I want to retrieve items in a table in dynamodb. then i will add this data to below the last data of the table in big query.
client = boto3.client('dynamodb')
table = dynamodb.Table('table')
response = table.scan(FilterExpression=Attr('created_at').gt(max_date_of_the_table_in_big_query))
#first part
data = response['Items']
#second part
while response.get('LastEvaluatedKey'):
response = table.scan(ExclusiveStartKey=response['LastEvaluatedKey'])
data.extend(response['Items'])
df=pd.DataFrame(data)
df=df[['query','created_at','result_count','id','isfuzy']]
# load df to big query
.....
the date filter working true but in while loop session (second part), the code retrieve all items. after first part, i have 100 rows. but after this code
while response.get('LastEvaluatedKey'):
response = table.scan(ExclusiveStartKey=response['LastEvaluatedKey'])

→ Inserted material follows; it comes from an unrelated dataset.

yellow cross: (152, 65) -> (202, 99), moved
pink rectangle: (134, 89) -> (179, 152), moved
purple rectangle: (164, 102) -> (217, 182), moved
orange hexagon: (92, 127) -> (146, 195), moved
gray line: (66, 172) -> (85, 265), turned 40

data.extend(response['Items'])
i have 500.000 rows. i can use only first part. but i know there is a 1 mb limit, thats why i am using second part. how can i get data in given date range
CodePudding user response:
Your 1st scan API call has a FilterExpression
set, which applies your data filter:
response = table.scan(FilterExpression=Attr('created_at').gt(max_date_of_the_table_in_big_query))
However, the 2nd scan API call doesn't have one set and thus is not filtering your data:
response = table.scan(ExclusiveStartKey=response['LastEvaluatedKey'])
Apply the FilterExpression
to both calls:
while response.get('LastEvaluatedKey'):
response = table.scan(
ExclusiveStartKey=response['LastEvaluatedKey'],
FilterExpression=Attr('created_at').gt(max_date_of_the_table_in_big_query)
)
data.extend(response['Items'])